Data shown:
★ ★ ★ ★
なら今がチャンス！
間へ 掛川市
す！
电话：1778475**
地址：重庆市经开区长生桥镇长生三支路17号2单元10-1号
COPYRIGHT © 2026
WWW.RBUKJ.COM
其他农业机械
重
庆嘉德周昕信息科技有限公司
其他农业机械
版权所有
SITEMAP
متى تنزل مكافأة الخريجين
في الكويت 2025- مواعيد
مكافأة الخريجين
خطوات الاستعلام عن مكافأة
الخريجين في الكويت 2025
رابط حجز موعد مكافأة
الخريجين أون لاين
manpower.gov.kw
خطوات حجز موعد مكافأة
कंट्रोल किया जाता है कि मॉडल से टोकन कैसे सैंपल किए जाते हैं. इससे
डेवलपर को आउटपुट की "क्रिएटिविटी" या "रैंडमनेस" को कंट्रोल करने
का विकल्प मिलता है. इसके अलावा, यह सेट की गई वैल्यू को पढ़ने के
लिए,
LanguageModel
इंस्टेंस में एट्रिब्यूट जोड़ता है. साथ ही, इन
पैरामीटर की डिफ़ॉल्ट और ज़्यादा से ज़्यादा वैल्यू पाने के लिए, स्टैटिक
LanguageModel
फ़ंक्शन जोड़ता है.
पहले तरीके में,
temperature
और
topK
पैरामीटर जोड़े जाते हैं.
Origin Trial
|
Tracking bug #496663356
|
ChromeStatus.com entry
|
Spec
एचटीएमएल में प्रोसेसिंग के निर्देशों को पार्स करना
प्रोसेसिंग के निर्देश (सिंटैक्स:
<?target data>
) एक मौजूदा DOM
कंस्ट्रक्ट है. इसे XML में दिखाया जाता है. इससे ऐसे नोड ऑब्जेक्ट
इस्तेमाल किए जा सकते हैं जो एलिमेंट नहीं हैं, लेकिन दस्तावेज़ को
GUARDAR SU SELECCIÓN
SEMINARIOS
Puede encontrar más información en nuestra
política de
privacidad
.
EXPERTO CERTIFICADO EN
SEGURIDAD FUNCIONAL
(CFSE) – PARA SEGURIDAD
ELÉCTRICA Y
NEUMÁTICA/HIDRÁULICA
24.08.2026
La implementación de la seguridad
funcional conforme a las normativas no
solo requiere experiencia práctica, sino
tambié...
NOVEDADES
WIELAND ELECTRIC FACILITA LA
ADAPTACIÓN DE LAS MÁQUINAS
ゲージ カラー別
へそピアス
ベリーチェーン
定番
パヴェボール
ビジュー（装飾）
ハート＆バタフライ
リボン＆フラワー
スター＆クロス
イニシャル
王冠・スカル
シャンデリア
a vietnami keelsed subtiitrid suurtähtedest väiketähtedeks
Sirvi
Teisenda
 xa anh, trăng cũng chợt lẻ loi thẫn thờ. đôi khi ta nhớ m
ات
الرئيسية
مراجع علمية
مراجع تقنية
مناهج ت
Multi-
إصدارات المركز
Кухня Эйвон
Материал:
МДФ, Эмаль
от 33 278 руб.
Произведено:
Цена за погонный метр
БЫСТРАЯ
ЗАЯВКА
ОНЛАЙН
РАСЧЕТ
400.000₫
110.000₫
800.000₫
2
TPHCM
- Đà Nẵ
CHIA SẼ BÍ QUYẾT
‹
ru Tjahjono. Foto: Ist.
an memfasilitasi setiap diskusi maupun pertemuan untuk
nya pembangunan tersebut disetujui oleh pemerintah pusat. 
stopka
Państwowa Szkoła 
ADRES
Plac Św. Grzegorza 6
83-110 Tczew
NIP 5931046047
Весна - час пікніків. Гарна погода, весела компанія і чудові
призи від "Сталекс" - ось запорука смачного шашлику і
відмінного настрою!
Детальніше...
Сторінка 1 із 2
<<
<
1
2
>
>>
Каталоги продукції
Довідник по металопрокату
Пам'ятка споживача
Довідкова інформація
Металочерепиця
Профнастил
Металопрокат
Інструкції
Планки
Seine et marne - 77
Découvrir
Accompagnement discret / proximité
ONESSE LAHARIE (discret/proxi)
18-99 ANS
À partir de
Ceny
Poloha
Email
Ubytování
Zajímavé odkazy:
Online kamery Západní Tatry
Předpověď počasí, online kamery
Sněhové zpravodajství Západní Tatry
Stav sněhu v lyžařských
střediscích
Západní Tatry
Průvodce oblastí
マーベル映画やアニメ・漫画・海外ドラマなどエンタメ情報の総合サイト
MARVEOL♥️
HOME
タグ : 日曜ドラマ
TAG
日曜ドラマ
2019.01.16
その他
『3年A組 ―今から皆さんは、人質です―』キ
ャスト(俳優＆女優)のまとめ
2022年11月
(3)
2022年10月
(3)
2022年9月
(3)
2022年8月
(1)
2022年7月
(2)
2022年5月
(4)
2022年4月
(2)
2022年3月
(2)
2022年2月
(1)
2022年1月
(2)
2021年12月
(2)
★ ★ ★ ★
Goal of the exercise: Your answer should be the whole listing above, repeated exactly as it appears.

Task answer:
なら今がチャンス！
間へ 掛川市
す！
电话：1778475**
地址：重庆市经开区长生桥镇长生三支路17号2单元10-1号
COPYRIGHT © 2026
WWW.RBUKJ.COM
其他农业机械
重
庆嘉德周昕信息科技有限公司
其他农业机械
版权所有
SITEMAP
متى تنزل مكافأة الخريجين
في الكويت 2025- مواعيد
مكافأة الخريجين
خطوات الاستعلام عن مكافأة
الخريجين في الكويت 2025
رابط حجز موعد مكافأة
الخريجين أون لاين
manpower.gov.kw
خطوات حجز موعد مكافأة
कंट्रोल किया जाता है कि मॉडल से टोकन कैसे सैंपल किए जाते हैं. इससे
डेवलपर को आउटपुट की "क्रिएटिविटी" या "रैंडमनेस" को कंट्रोल करने
का विकल्प मिलता है. इसके अलावा, यह सेट की गई वैल्यू को पढ़ने के
लिए,
LanguageModel
इंस्टेंस में एट्रिब्यूट जोड़ता है. साथ ही, इन
पैरामीटर की डिफ़ॉल्ट और ज़्यादा से ज़्यादा वैल्यू पाने के लिए, स्टैटिक
LanguageModel
फ़ंक्शन जोड़ता है.
पहले तरीके में,
temperature
और
topK
पैरामीटर जोड़े जाते हैं.
Origin Trial
|
Tracking bug #496663356
|
ChromeStatus.com entry
|
Spec
एचटीएमएल में प्रोसेसिंग के निर्देशों को पार्स करना
प्रोसेसिंग के निर्देश (सिंटैक्स:
<?target data>
) एक मौजूदा DOM
कंस्ट्रक्ट है. इसे XML में दिखाया जाता है. इससे ऐसे नोड ऑब्जेक्ट
इस्तेमाल किए जा सकते हैं जो एलिमेंट नहीं हैं, लेकिन दस्तावेज़ को
GUARDAR SU SELECCIÓN
SEMINARIOS
Puede encontrar más información en nuestra
política de
privacidad
.
EXPERTO CERTIFICADO EN
SEGURIDAD FUNCIONAL
(CFSE) – PARA SEGURIDAD
ELÉCTRICA Y
NEUMÁTICA/HIDRÁULICA
24.08.2026
La implementación de la seguridad
funcional conforme a las normativas no
solo requiere experiencia práctica, sino
tambié...
NOVEDADES
WIELAND ELECTRIC FACILITA LA
ADAPTACIÓN DE LAS MÁQUINAS
ゲージ カラー別
へそピアス
ベリーチェーン
定番
パヴェボール
ビジュー（装飾）
ハート＆バタフライ
リボン＆フラワー
スター＆クロス
イニシャル
王冠・スカル
シャンデリア
a vietnami keelsed subtiitrid suurtähtedest väiketähtedeks
Sirvi
Teisenda
 xa anh, trăng cũng chợt lẻ loi thẫn thờ. đôi khi ta nhớ m
ات
الرئيسية
مراجع علمية
مراجع تقنية
مناهج ت
Multi-
إصدارات المركز
Кухня Эйвон
Материал:
МДФ, Эмаль
от 33 278 руб.
Произведено:
Цена за погонный метр
БЫСТРАЯ
ЗАЯВКА
ОНЛАЙН
РАСЧЕТ
400.000₫
110.000₫
800.000₫
2
TPHCM
- Đà Nẵ
CHIA SẼ BÍ QUYẾT
‹
ru Tjahjono. Foto: Ist.
an memfasilitasi setiap diskusi maupun pertemuan untuk
nya pembangunan tersebut disetujui oleh pemerintah pusat. 
stopka
Państwowa Szkoła 
ADRES
Plac Św. Grzegorza 6
83-110 Tczew
NIP 5931046047
Весна - час пікніків. Гарна погода, весела компанія і чудові
призи від "Сталекс" - ось запорука смачного шашлику і
відмінного настрою!
Детальніше...
Сторінка 1 із 2
<<
<
1
2
>
>>
Каталоги продукції
Довідник по металопрокату
Пам'ятка споживача
Довідкова інформація
Металочерепиця
Профнастил
Металопрокат
Інструкції
Планки
Seine et marne - 77
Découvrir
Accompagnement discret / proximité
ONESSE LAHARIE (discret/proxi)
18-99 ANS
À partir de
Ceny
Poloha
Email
Ubytování
Zajímavé odkazy:
Online kamery Západní Tatry
Předpověď počasí, online kamery
Sněhové zpravodajství Západní Tatry
Stav sněhu v lyžařských
střediscích
Západní Tatry
Průvodce oblastí
マーベル映画やアニメ・漫画・海外ドラマなどエンタメ情報の総合サイト
MARVEOL♥️
HOME
タグ : 日曜ドラマ
TAG
日曜ドラマ
2019.01.16
その他
『3年A組 ―今から皆さんは、人質です―』キ
ャスト(俳優＆女優)のまとめ
2022年11月
(3)
2022年10月
(3)
2022年9月
(3)
2022年8月
(1)
2022年7月
(2)
2022年5月
(4)
2022年4月
(2)
2022年3月
(2)
2022年2月
(1)
2022年1月
(2)
2021年12月
(2)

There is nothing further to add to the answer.